Caught by the River

BITCH

27th March 2022

An edited extract from Lucy Cooke’s revolutionary guide to sex, evolution and the female animal, published earlier this month by Doubleday.

Studying zoology made me feel like a sad misfit. Not because I loved spiders, enjoyed cutting up dead things I’d found by the side of road or would gladly root around in animal faeces for clues as to what their owner had eaten. All my fellow students shared the same curious kinks, so there was no shame there. No, the source of my disquiet was my sex. Being female meant just one thing: I was a loser. 

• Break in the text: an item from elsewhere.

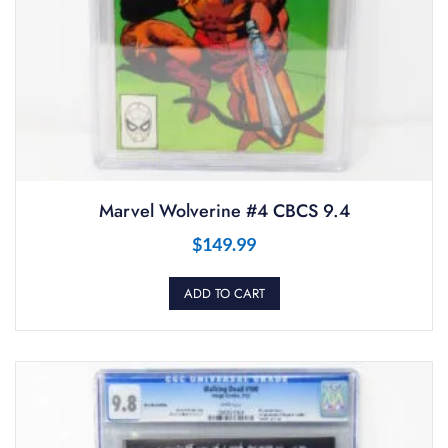
Marvel Wolverine #4 CBCS 9.4
$
149.99
ADD TO CART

‘The female is exploited, and the fundamental evolutionary basis for the exploitation is the fact that eggs are larger than sperms,’ wrote my college tutor Richard Dawkins in his bestselling evolutionary bible, The Selfish Gene

According to zoological law, we egg-makers had been betrayed by our bulky gametes. By investing our genetic legacy in a few nutrient-rich ova, rather than millions of mobile sperm, our forebears had pulled the short straw in the primeval lottery of life. Now we were doomed to play second fiddle to the sperm-shooters for all eternity; a feminine footnote to the macho main event. 

I was taught that this apparently trivial disparity in our sex cells laid cast-iron biological foundations for sexual inequality. ‘It is possible to interpret all other differences between the sexes as stemming from this one basic difference,’ Dawkins told us. ‘Female exploitation begins here.’ 

Male animals led swashbuckling lives of thrusting agency. They fought one another over leadership or possession of females. They shagged around indiscriminately, propelled by a biological imperative to spread their seed far and wide. And they were socially dominant; where males led, females meekly followed. A female’s role was as selfless mother, naturally; as such, maternal efforts were deemed all alike: we had zero competitive edge. Sex was a duty rather than a drive. 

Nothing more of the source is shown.